Kwalitatieve raming van mogelijke financiële gevolgen in het kader van de Wkkgz
Bij de richtlijnmodule is conform de Wet kwaliteit, klachten en geschillen zorg (Wkkgz) een kwalitatieve raming uitgevoerd om te beoordelen of de aanbevelingen mogelijk leiden tot substantiële financiële gevolgen. Bij het uitvoeren van deze beoordeling is de richtlijnmodule op verschillende domeinen getoetst (zie het stroomschema op de Richtlijnendatabase).
Module |
Uitkomst raming |
Toelichting |
Module Aanwezigheid van naaste |
Geen substantiële financiële gevolgen |
Hoewel uit de toetsing volgt dat de aanbeveling(en) breed toepasbaar zijn (5.000-40.000 patiënten), volgt ook uit de toetsing dat het geen nieuwe manier van zorgverlening of andere organisatie van zorgverlening betreft. Er worden daarom geen substantiële financiële gevolgen verwacht. |
Werkwijze
AGREE
Deze richtlijnmodule is opgesteld conform de eisen vermeld in het rapport Medisch Specialistische Richtlijnen 2.0 van de adviescommissie Richtlijnen van de Raad Kwaliteit. Dit rapport is gebaseerd op het AGREE II instrument (Appraisal of Guidelines for Research & Evaluation II; Brouwers, 2010).

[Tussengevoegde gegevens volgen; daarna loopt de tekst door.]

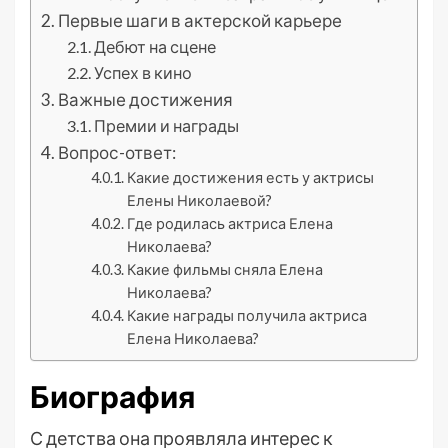
Первые шаги в актерской карьере
Дебют на сцене
Успех в кино
Важные достижения
Премии и награды
Вопрос-ответ:
Какие достижения есть у актрисы
Елены Николаевой?
Где родилась актриса Елена
Николаева?
Какие фильмы сняла Елена
Николаева?
Какие награды получила актриса
Елена Николаева?
Биография
С детства она проявляла интерес к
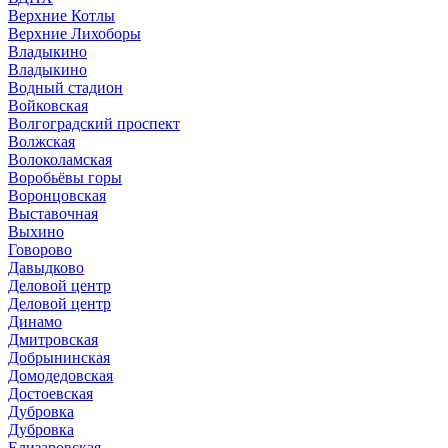
Верхние Котлы
Верхние Лихоборы
Владыкино
Владыкино
Водный стадион
Войковская
Волгоградский проспект
Волжская
Волоколамская
Воробьёвы горы
Воронцовская
Выставочная
Выхино
Говорово
Давыдково
Деловой центр
Деловой центр
Динамо
Дмитровская
Добрынинская
Домодедовская
Достоевская
Дубровка
Дубровка
Елизаровская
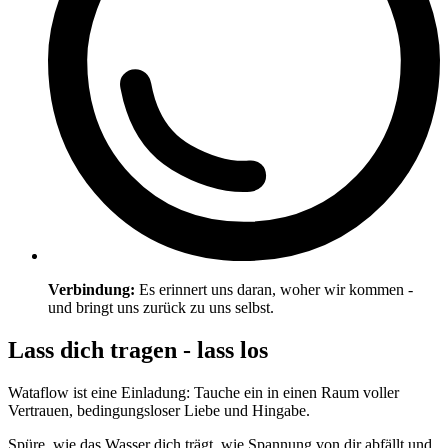
Verbindung:
Es erinnert uns daran, woher wir kommen -
und bringt uns zurück zu uns selbst.
Lass dich tragen - lass los
Wataflow ist eine Einladung: Tauche ein in einen Raum voller
Vertrauen, bedingungsloser Liebe und Hingabe.
Spüre, wie das Wasser dich trägt, wie Spannung von dir abfällt und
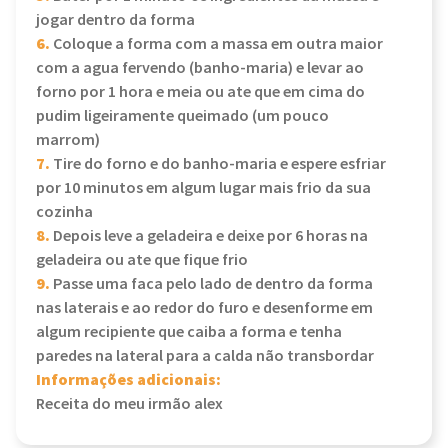
jogar dentro da forma
6.
Coloque a forma com a massa em outra maior
com a agua fervendo (banho-maria) e levar ao
forno por 1 hora e meia ou ate que em cima do
pudim ligeiramente queimado (um pouco
marrom)
7.
Tire do forno e do banho-maria e espere esfriar
por 10 minutos em algum lugar mais frio da sua
cozinha
8.
Depois leve a geladeira e deixe por 6 horas na
geladeira ou ate que fique frio
9.
Passe uma faca pelo lado de dentro da forma
nas laterais e ao redor do furo e desenforme em
algum recipiente que caiba a forma e tenha
paredes na lateral para a calda não transbordar
Informações adicionais:
Receita do meu irmão alex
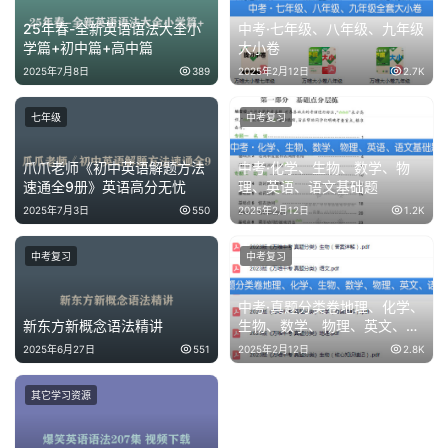
语
25年春-全新英语语法大全小
中考·七年级、八年级、九年级
启
学篇+初中篇+高中篇
大小卷
蒙
2025年7月8日
389
2025年2月12日
2.7K
七年级
中考复习
爪爪老师《初中英语解题方法
中考·化学、生物、数学、物
速通全9册》英语高分无忧
理、英语、语文基础题
2025年7月3日
550
2025年2月12日
1.2K
中考复习
中考复习
中考·真题分类卷地理、化学、
新东方新概念语法精讲
生物、数学、物理、英文、语
文
2025年6月27日
551
2025年2月12日
2.8K
其它学习资源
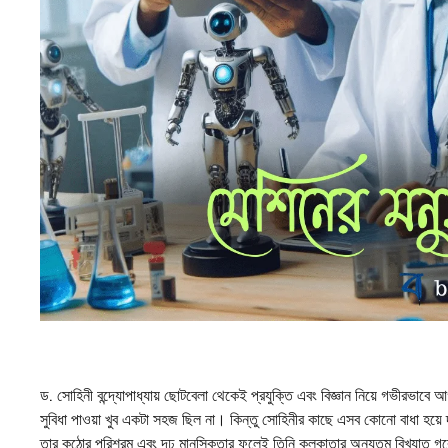
ড. সোহিনী বন্দ্যোপাধ্যায় ছোটবেলা থেকেই প্রযুক্তি এবং বিজ্ঞান নিয়ে গভীরভাবে
সুবিধা পাওয়া খুব একটা সহজ ছিল না। কিন্তু সোহিনীর কাছে এসব কোনো বাধা হয়ে দা
তার কঠোর পরিশ্রম এবং দৃঢ় মানসিকতার ফলেই তিনি কলকাতার অন্যতম বিখ্যাত গবেষণা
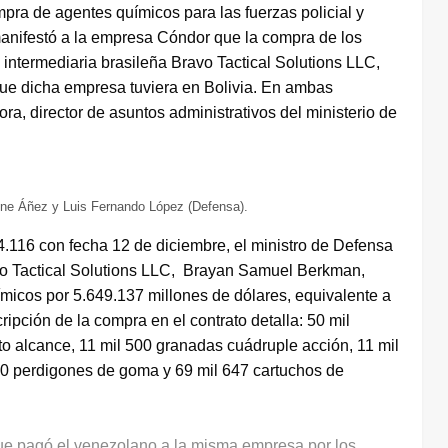
ra de agentes químicos para las fuerzas policial y
e manifestó a la empresa Cóndor que la compra de los
 intermediaria brasileña Bravo Tactical Solutions LLC,
 que dicha empresa tuviera en Bolivia. En ambas
ra, director de asuntos administrativos del ministerio de
nine Áñez y Luis Fernando López (Defensa).
4.116 con fecha 12 de diciembre, el ministro de Defensa
vo Tactical Solutions LLC, Brayan Samuel Berkman,
ímicos por 5.649.137 millones de dólares, equivalente a
ipción de la compra en el contrato detalla: 50 mil
rto alcance, 11 mil 500 granadas cuádruple acción, 11 mil
500 perdigones de goma y 69 mil 647 cartuchos de
que pagó el venezolano a la misma empresa por los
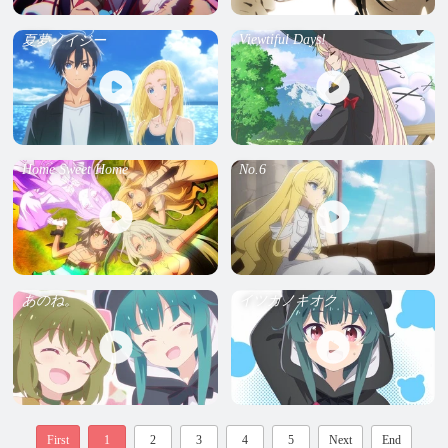
Viewtiful Days!
夏夢ノイジー
Home Sweet Home
No.6
あのね。
イツカノキオク
First
1
2
3
4
5
Next
End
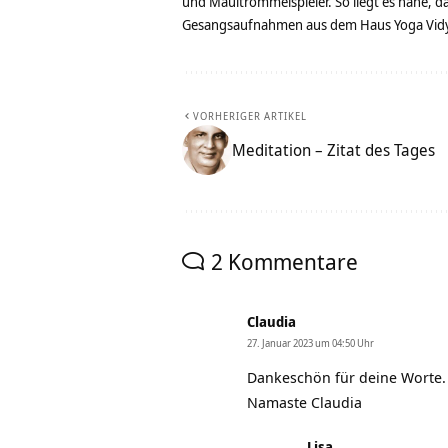
und Maultrommelspieler. So liegt es nahe, 
Gesangsaufnahmen aus dem Haus Yoga Vidya
VORHERIGER ARTIKEL
Meditation – Zitat des Tages
2 Kommentare
Claudia
27. Januar 2023 um 04:50 Uhr
Dankeschön für deine Worte.
Namaste Claudia
Lisa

Knelpuntenanalyse en uitgangsvragen
Tijdens de voorbereidende fase inventariseerde de werkgroep de knelpunten in de zorg voor vitaal bedreigde patiënten die geïntubeerd worden buiten de OK. Tevens zijn er knelpunten aangedragen door verschillende stakeholders via een schriftelijke knelpunteninventarisatie. Een verslag hiervan is opgenomen onder aanverwante producten.

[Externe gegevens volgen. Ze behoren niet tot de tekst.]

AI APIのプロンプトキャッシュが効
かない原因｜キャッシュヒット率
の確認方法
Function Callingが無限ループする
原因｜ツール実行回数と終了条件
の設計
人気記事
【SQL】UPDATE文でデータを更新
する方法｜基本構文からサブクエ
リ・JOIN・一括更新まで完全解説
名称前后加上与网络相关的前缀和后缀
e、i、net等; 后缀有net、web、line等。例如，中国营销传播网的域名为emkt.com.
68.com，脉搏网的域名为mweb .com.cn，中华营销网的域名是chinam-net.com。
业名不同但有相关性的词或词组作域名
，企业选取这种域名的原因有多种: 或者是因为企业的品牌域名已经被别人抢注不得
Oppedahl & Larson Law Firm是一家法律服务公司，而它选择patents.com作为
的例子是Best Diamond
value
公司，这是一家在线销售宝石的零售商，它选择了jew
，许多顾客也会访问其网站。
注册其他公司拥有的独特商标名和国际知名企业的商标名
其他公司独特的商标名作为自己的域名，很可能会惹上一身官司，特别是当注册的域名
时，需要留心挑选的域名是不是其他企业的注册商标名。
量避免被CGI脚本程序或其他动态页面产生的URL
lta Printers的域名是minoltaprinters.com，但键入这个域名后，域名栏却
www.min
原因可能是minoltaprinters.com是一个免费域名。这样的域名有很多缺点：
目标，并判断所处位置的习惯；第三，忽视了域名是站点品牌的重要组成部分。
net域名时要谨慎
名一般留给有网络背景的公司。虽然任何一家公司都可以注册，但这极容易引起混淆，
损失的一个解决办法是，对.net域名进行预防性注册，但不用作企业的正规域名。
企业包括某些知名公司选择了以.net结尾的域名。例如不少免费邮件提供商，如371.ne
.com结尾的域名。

Op basis van de uitkomsten van de knelpuntenanalyse zijn door de werkgroep concept-uitgangsvragen opgesteld en definitief vastgesteld.
Uitkomstmaten
Na het opstellen van de zoekvraag behorende bij de uitgangsvraag inventariseerde de werkgroep welke uitkomstmaten voor de patiënt relevant zijn, waarbij zowel naar gewenste als ongewenste effecten werd gekeken. Hierbij werd een maximum van acht uitkomstmaten gehanteerd. De werkgroep waardeerde deze uitkomstmaten volgens hun relatieve belang bij de besluitvorming rondom aanbevelingen, als cruciaal (kritiek voor de besluitvorming), belangrijk (maar niet cruciaal) en onbelangrijk. Tevens definieerde de werkgroep tenminste voor de cruciale uitkomstmaten welke verschillen zij klinisch (patiënt) relevant vonden.

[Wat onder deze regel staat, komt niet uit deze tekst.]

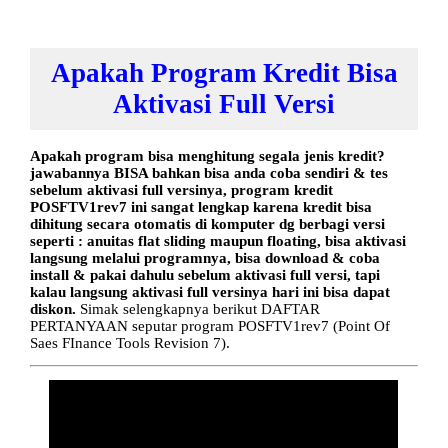
Apakah Program Kredit Bisa
Aktivasi Full Versi
Apakah program bisa menghitung segala jenis kredit?
jawabannya BISA bahkan bisa anda coba sendiri & tes
sebelum aktivasi full versinya, program kredit
POSFTV1rev7 ini sangat lengkap karena kredit bisa
dihitung secara otomatis di komputer dg berbagi versi
seperti : anuitas flat sliding maupun floating, bisa aktivasi
langsung melalui programnya, bisa download & coba
install & pakai dahulu sebelum aktivasi full versi, tapi
kalau langsung aktivasi full versinya hari ini bisa dapat
diskon.
Simak selengkapnya berikut DAFTAR
PERTANYAAN seputar program POSFTV1rev7 (Point Of
Saes FInance Tools Revision 7).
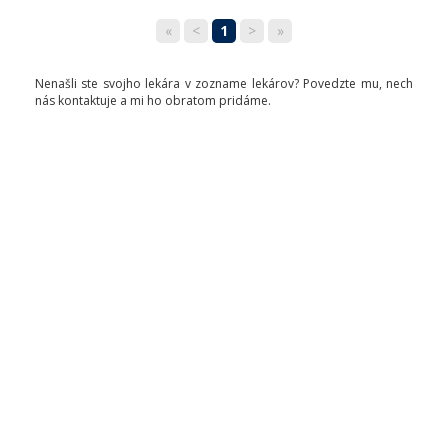
«
<
1
>
»
Nenašli ste svojho lekára v zozname lekárov? Povedzte mu, nech
nás kontaktuje a mi ho obratom pridáme.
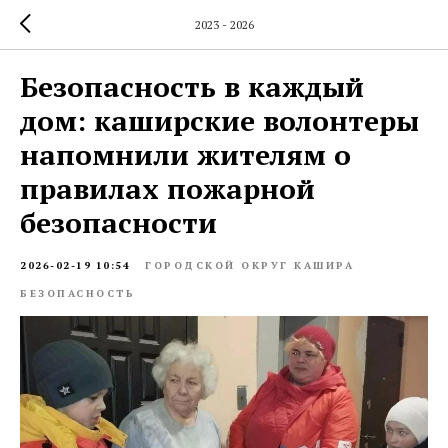
2023 - 2026
Безопасность в каждый
дом: каширские волонтеры
напомнили жителям о
правилах пожарной
безопасности
2026-02-19 10:54
ГОРОДСКОЙ ОКРУГ КАШИРА
БЕЗОПАСНОСТЬ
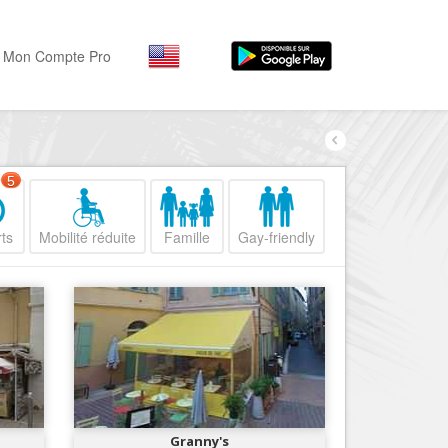
Mon Compte Pro
Par activité
Par quartiers
Nice Promenade des Angl
Séjourner
5
Hôtels, ...
Nice Promenade du Paillo
ts
Mobilité réduite
Famille
Gay-friendly
Visiter
Nice le Port
Musées, ...
Nice le Vieux Nice
Sortir
Nice le Coeur de Ville
Restaurants, ...
Nice les Collines Niçoises
Commerces
Mode, ...
Nice le petit Marais Niçois
Loisirs
Nice la plaine du Var
Granny's
Plages, sports, ...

Methode literatuursamenvatting
Een uitgebreide beschrijving van de strategie voor zoeken en selecteren van literatuur is te vinden onder ‘Zoeken en selecteren’ onder Onderbouwing. Indien mogelijk werd de data uit verschillende studies gepoold in een random-effects model. Review Manager 5.4 werd gebruikt voor de statistische analyses. De beoordeling van de kracht van het wetenschappelijke bewijs wordt hieronder toegelicht.
Beoordelen van de kracht van het wetenschappelijke bewijs
De kracht van het wetenschappelijke bewijs werd bepaald volgens de GRADE-methode. GRADE staat voor ‘Grading Recommendations Assessment, Development and Evaluation’ (zie http://www.gradeworkinggroup.org/). De basisprincipes van de GRADE-methodiek zijn: het benoemen en prioriteren van de klinisch (patiënt) relevante uitkomstmaten, een systematische review per uitkomstmaat, en een beoordeling van de bewijskracht per uitkomstmaat op basis van de acht GRADE-domeinen (domeinen voor downgraden: risk of bias, inconsistentie, indirectheid, imprecisie, en publicatiebias; domeinen voor upgraden: dosis-effect relatie, groot effect, en residuele plausibele confounding).
GRADE onderscheidt vier gradaties voor de kwaliteit van het wetenschappelijk bewijs: hoog, redelijk, laag en zeer laag. Deze gradaties verwijzen naar de mate van zekerheid die er bestaat over de literatuurconclusie, in het bijzonder de mate van zekerheid dat de literatuurconclusie de aanbeveling adequaat ondersteunt (Schünemann, 2013; Hultcrantz, 2017).
GRADE |
Definitie |
Hoog |
|
Redelijk |
|
Laag |
|
Zeer laag |
|
Bij het beoordelen (graderen) van de kracht van het wetenschappelijk bewijs in richtlijnen volgens de GRADE-methodiek spelen grenzen voor klinische besluitvorming een belangrijke rol (Hultcrantz, 2017). Dit zijn de grenzen die bij overschrijding aanleiding zouden geven tot een aanpassing van de aanbeveling. Om de grenzen voor klinische besluitvorming te bepalen moeten alle relevante uitkomstmaten en overwegingen worden meegewogen. De grenzen voor klinische besluitvorming zijn daarmee niet één op één vergelijkbaar met het minimaal klinisch relevant verschil (Minimal Clinically Important Difference, MCID). Met name in situaties waarin een interventie geen belangrijke nadelen heeft en de kosten relatief laag zijn, kan de grens voor klinische besluitvorming met betrekking tot de effectiviteit van de interventie bij een lagere waarde (dichter bij het nuleffect) liggen dan de MCID (Hultcrantz, 2017).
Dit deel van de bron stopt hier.